FUTURE was a multicenter, randomized study conducted at 31 centers in France with a planned enrollment of 1,721 patients with multivessel disease. The hypothesis, said Rioufol, was that FFR would help guide treatment—either with PCI, CABG surgery, or optimal medical therapy—and improve clinical prognosis compared with traditional angiography-guided treatment.

Speaking during the press conference, Rioufol said registry data have shown that FFR modifies the PCI revascularization strategy in approximately 40% of patients, with the percentage even higher in patients without prior noninvasive testing. In addition, the SYNTAX score, as assessment of coronary artery disease complexity, is frequently downgraded in patients with multivessel disease when functional testing with FFR is utilized.

In FUTURE, the therapeutic management of patients was altered with FFR, as would be expected based on the study hypothesis. In the control and FFR arms, there was no difference in the number of patients who underwent CABG surgery, but the number of patients treated with optimal medical therapy alone was significantly higher among those who underwent FFR, while the use of PCI was significantly less. In the FFR group, 17% received medical therapy, 12% received surgery, and 71% underwent PCI. In the angiography-guided arm, 9% received medical therapy, 12% underwent surgery, and 78% underwent PCI.

For Herbert Aronow, MD (Cardiovascular Institute of Rhode Island Hospital, Miriam Hospital, and Newport Hospital, Providence, RI), the results are surprising, and like Davies, he chalks them up to chance. “If there really was a mortality excess due to FFR, it would have to happen because of the FFR procedure itself or the way in which the information we get from FFR changed decisions,” he said. “We know there were very few complications from the FFR procedure and even if they had all been fatal, which they were not, it wouldn’t have accounted for the mortality excess.”

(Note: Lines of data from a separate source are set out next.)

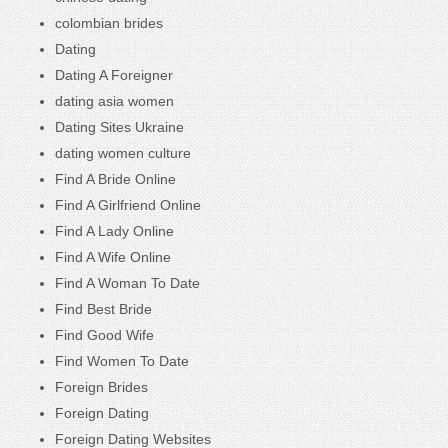
colombian brides
Dating
Dating A Foreigner
dating asia women
Dating Sites Ukraine
dating women culture
Find A Bride Online
Find A Girlfriend Online
Find A Lady Online
Find A Wife Online
Find A Woman To Date
Find Best Bride
Find Good Wife
Find Women To Date
Foreign Brides
Foreign Dating
Foreign Dating Websites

Aronow does not believe the increased mortality risk was the result of differential treatment resulting from the FFR results. In the FFR-guided arm, use of medical therapy was greater and use of PCI less, so the argument one could make would be that more PCI would have led to a lower mortality rate. However, in stable patients with multivessel disease, “there is no evidence to demonstrate that mortality is reduced with PCI,” he said.

Most importantly, 13 of the 17 patients who died in the FFR arm underwent PCI. “We know it wasn’t the change in treatment decision that led to this excess,” said Aronow.

David Taggart, MD (University of Oxford, England), pointed out that when FFR shifts the SYNTAX score downward, it’s possible patients might be deprived of an optimal revascularization strategy with CABG. Aronow agreed with the rationale, but said the FUTURE data do not bear that out, noting that the rate of CABG was similar in both the FFR- and angiography-guided treatment strategies.

Despite concerns over the trial being stopped early, Aronow, Davies, Taggart, and Rioufol all acknowledged the DSMB is in a bind when it comes to stopping trials prematurely, particularly given the mortality signal. As Taggart pointed out, many trials are confounded by short-term follow-up. “SYNTAX, NOBLE, or EXCEL, if we’d taken the primary outcome measure at 1, 2, or 3 years, we’d have had it totally wrong answer as to what the outcome was,” he said.

  • Rioufol G, Mewton N, Rabilloud M, et al. Functional testing underlying revascularization: the FUTURE trial. Presented at: American Heart Association Scientific Sessions 2016. November 14, 2016. New Orleans, LA.

  • Authors report no conflicts of interest.